Each entry has to be copied exactly, with nothing missed.

*** SOURCE MATERIAL Section Begins ***

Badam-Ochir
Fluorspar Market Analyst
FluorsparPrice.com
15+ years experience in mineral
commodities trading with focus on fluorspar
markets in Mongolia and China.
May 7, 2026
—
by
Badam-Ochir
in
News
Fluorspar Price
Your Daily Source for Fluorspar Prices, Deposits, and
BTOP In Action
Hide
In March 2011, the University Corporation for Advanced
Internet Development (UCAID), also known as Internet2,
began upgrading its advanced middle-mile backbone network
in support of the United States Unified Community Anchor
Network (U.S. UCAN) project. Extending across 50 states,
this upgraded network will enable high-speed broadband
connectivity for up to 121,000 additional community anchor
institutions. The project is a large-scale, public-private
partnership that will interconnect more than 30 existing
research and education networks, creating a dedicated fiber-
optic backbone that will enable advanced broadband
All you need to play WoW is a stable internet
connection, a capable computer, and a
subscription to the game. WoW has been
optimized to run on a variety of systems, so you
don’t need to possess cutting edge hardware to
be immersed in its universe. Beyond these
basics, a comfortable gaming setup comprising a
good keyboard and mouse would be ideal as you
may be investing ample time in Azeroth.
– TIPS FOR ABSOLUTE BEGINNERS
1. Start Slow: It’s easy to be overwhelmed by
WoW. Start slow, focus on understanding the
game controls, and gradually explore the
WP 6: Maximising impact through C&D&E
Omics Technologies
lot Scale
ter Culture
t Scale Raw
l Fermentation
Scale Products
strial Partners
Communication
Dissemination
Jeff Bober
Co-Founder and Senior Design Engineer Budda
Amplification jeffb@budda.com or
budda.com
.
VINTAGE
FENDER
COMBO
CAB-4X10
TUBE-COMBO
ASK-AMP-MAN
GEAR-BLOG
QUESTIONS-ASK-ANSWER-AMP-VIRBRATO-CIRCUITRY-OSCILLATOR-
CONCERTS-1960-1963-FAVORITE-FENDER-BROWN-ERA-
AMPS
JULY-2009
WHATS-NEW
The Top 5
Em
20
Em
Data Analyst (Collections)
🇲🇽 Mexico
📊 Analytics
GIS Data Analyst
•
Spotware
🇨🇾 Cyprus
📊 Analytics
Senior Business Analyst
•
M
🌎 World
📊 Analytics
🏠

*** SOURCE MATERIAL Section Ends ***

ANSWER SECTION –
Badam-Ochir
Fluorspar Market Analyst
FluorsparPrice.com
15+ years experience in mineral
commodities trading with focus on fluorspar
markets in Mongolia and China.
May 7, 2026
—
by
Badam-Ochir
in
News
Fluorspar Price
Your Daily Source for Fluorspar Prices, Deposits, and
BTOP In Action
Hide
In March 2011, the University Corporation for Advanced
Internet Development (UCAID), also known as Internet2,
began upgrading its advanced middle-mile backbone network
in support of the United States Unified Community Anchor
Network (U.S. UCAN) project. Extending across 50 states,
this upgraded network will enable high-speed broadband
connectivity for up to 121,000 additional community anchor
institutions. The project is a large-scale, public-private
partnership that will interconnect more than 30 existing
research and education networks, creating a dedicated fiber-
optic backbone that will enable advanced broadband
All you need to play WoW is a stable internet
connection, a capable computer, and a
subscription to the game. WoW has been
optimized to run on a variety of systems, so you
don’t need to possess cutting edge hardware to
be immersed in its universe. Beyond these
basics, a comfortable gaming setup comprising a
good keyboard and mouse would be ideal as you
may be investing ample time in Azeroth.
– TIPS FOR ABSOLUTE BEGINNERS
1. Start Slow: It’s easy to be overwhelmed by
WoW. Start slow, focus on understanding the
game controls, and gradually explore the
WP 6: Maximising impact through C&D&E
Omics Technologies
lot Scale
ter Culture
t Scale Raw
l Fermentation
Scale Products
strial Partners
Communication
Dissemination
Jeff Bober
Co-Founder and Senior Design Engineer Budda
Amplification jeffb@budda.com or
budda.com
.
VINTAGE
FENDER
COMBO
CAB-4X10
TUBE-COMBO
ASK-AMP-MAN
GEAR-BLOG
QUESTIONS-ASK-ANSWER-AMP-VIRBRATO-CIRCUITRY-OSCILLATOR-
CONCERTS-1960-1963-FAVORITE-FENDER-BROWN-ERA-
AMPS
JULY-2009
WHATS-NEW
The Top 5
Em
20
Em
Data Analyst (Collections)
🇲🇽 Mexico
📊 Analytics
GIS Data Analyst
•
Spotware
🇨🇾 Cyprus
📊 Analytics
Senior Business Analyst
•
M
🌎 World
📊 Analytics
🏠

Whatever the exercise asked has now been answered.